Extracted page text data
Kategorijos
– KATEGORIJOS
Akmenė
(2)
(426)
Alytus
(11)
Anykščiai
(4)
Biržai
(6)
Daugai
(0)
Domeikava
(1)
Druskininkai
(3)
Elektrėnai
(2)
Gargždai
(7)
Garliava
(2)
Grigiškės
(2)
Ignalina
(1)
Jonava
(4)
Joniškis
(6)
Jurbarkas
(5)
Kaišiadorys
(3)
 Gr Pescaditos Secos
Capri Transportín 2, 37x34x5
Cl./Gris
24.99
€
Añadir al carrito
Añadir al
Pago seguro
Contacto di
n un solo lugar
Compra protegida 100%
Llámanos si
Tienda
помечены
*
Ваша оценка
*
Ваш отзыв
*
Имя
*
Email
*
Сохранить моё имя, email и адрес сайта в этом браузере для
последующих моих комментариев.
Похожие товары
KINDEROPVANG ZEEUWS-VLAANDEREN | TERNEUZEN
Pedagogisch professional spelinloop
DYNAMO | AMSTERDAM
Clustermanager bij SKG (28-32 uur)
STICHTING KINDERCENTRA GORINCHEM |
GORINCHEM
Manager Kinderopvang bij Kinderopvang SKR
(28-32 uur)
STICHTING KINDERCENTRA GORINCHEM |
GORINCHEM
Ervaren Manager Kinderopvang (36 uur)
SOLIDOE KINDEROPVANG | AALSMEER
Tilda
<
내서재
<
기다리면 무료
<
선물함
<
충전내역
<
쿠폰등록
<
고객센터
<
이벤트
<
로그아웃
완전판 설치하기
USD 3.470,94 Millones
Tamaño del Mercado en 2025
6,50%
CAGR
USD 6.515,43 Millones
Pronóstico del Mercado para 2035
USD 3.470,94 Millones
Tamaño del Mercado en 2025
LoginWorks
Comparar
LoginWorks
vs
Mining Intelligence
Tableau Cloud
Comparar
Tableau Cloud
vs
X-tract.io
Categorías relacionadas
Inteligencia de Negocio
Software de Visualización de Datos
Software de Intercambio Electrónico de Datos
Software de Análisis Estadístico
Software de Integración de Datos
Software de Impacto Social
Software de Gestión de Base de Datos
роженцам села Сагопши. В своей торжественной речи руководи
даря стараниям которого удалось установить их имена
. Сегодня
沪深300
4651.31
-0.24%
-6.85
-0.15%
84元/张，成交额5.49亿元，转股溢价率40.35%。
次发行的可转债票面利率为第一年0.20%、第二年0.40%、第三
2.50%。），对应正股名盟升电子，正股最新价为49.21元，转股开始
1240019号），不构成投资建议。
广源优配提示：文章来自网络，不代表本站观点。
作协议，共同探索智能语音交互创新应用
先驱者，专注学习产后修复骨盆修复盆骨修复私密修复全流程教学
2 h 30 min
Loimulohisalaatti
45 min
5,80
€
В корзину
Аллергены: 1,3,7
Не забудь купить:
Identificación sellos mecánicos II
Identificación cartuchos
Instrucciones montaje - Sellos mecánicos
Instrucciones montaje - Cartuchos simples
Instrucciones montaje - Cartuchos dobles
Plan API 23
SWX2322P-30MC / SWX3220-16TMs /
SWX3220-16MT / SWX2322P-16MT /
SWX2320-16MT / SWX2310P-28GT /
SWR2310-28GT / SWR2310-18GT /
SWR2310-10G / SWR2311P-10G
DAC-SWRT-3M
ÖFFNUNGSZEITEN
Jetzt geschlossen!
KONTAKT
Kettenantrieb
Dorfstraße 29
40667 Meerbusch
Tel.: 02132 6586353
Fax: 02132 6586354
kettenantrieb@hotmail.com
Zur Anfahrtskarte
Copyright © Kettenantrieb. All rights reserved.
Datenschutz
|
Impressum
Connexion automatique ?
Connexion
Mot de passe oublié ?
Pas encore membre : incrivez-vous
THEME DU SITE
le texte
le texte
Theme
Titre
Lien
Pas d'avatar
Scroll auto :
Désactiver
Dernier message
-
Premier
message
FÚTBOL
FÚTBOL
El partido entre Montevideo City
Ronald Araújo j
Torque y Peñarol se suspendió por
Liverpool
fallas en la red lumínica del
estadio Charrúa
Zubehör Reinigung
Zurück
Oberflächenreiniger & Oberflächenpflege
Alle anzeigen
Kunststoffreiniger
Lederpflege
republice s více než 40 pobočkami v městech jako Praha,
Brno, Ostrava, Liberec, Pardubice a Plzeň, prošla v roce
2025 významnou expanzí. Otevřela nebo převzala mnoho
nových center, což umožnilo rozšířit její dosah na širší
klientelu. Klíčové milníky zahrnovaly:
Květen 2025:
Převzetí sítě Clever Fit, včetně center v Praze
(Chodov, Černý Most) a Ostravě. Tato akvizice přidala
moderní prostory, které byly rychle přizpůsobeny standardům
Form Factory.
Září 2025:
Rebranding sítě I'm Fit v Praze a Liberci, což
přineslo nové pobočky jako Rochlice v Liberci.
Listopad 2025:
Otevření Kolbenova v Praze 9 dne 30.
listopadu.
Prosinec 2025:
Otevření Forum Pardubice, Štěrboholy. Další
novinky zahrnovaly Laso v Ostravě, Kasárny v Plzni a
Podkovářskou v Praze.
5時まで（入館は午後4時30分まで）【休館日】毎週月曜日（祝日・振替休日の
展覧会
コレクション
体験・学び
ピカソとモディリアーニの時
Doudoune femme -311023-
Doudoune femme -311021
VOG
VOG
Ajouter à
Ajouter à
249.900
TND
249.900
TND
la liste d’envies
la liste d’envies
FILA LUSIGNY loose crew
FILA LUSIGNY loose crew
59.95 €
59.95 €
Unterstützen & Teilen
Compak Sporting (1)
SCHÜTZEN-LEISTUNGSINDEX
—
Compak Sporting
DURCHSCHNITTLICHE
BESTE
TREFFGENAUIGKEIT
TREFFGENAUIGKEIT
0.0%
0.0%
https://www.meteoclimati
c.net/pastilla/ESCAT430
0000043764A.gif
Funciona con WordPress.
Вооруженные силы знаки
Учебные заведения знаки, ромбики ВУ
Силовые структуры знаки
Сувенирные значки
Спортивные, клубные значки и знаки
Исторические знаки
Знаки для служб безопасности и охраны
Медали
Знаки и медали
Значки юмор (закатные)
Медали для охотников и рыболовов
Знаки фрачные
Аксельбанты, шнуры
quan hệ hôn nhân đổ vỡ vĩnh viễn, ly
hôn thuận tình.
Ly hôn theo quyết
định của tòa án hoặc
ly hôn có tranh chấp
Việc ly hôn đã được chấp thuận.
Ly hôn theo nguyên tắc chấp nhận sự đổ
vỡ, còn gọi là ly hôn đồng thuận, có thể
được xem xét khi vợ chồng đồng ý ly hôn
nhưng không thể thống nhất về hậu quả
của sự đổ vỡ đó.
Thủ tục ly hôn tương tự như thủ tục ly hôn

=== Task description ===
In the data, how many lines hold the word "Identificación"? State that number alone.

=== Output ===
2